Le deuil est une expérience bien malheureuse, explique la préface, juste en-dessous de ces grandes lettres, une période que nous devons tous traverser au moins une fois dans notre vie. Le deuil est évidemment propre à chacun, et se passe différemment selon les circonstances et la personne. Mais en moyenne, la plupart des gens passent par les mêmes cheminements de pensées — sept, pour être exact ! C'est ce que nous explique Marion Crions dans ce numéro !
La dernière phrase aurait pu recueillir des applaudissements, tant elle semblait fière d'elle-même. Je relis encore une fois le titre, une autre fois cette petite introduction. Je me sens soudainement balloté sur un navire dont je ne peux m'échapper, fonçant droit vers une gigantesque tempête.
Et moi, je mets les voiles pour aller plus vite à sa rencontre.
Je descends le regard.
Les différentes étapes s'étalent joyeusement, et sont renfermées dans de petites bulles de différentes couleurs : rouge pour la colère, bleu pour la tristesse... Les couleurs sont vives et chatoyantes, néanmoins elles ne rendent pas plus attrayantes aucune de ces étapes.
... Tiens... Pourquoi y a-t-il une petite croix ?...
Je rapproche mon nez de l'article, louchant davantage sur ce petit x figurant à côté des deux premières étapes. Le choc et le déni. Il y a même des petites dates, que même moi, pourtant un adepte de l'écriture pattes de mouche, ne parviens pas à déchiffrer.
Je me remémore les formulaires à remplir pour l'administration, pour l'école, les check-list de mes parents, toutes cochées de cette manière singulière, toutes datées de cette typographie, et soudain, je comprends d'où ces croix et ces dates proviennent.
C'est l'écriture de ma mère.
Je me fige.
Et cette fois, je referme le magazine pour de bon, et le jette dans la pile désordonnée de journaux.
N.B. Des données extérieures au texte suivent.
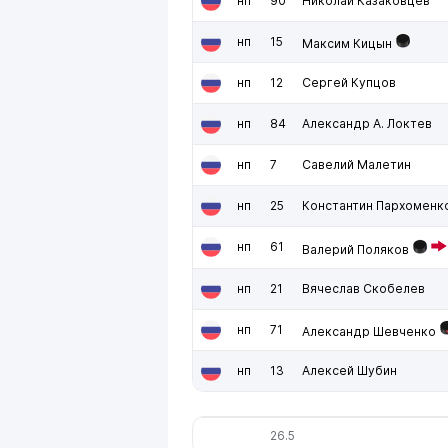
нп
90
Николай Казаковцев
нп
15
Максим Кицын
нп
12
Сергей Купцов
нп
84
Александр А. Локтев
нп
7
Савелий Малетин
нп
25
Константин Пархоменк
нп
61
Валерий Поляков
нп
21
Вячеслав Скобелев
нп
71
Александр Шевченко
нп
13
Алексей Шубин
26.5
Le stylo s'est certainement enfui des pages, mais qu'importe, j'espère que personne ne retrouvera jamais cet article. Surtout pas moi.
Je me redresse, je me sens étrangement honteux. J'éteins une bonne fois pour toute la télé, et décide de récupérer le maximum de sommeil pour le lendemain.
Mais même en me répétant ça, dans les escaliers jusqu'à ma chambre, je pense, je pense.
Ma mère lit cet article.
Ma mère lit cet article pour savoir où se situe son fils, dans ce tourbillon d'émotions.
Ma mère coche minutieusement chaque étape qui pense être révolue chez moi. Selon elle, j'en suis à la troisième de ce schéma.
Moi, il y a encore quelques heures, je ne pensais même pas être en deuil de quoi que ce soit.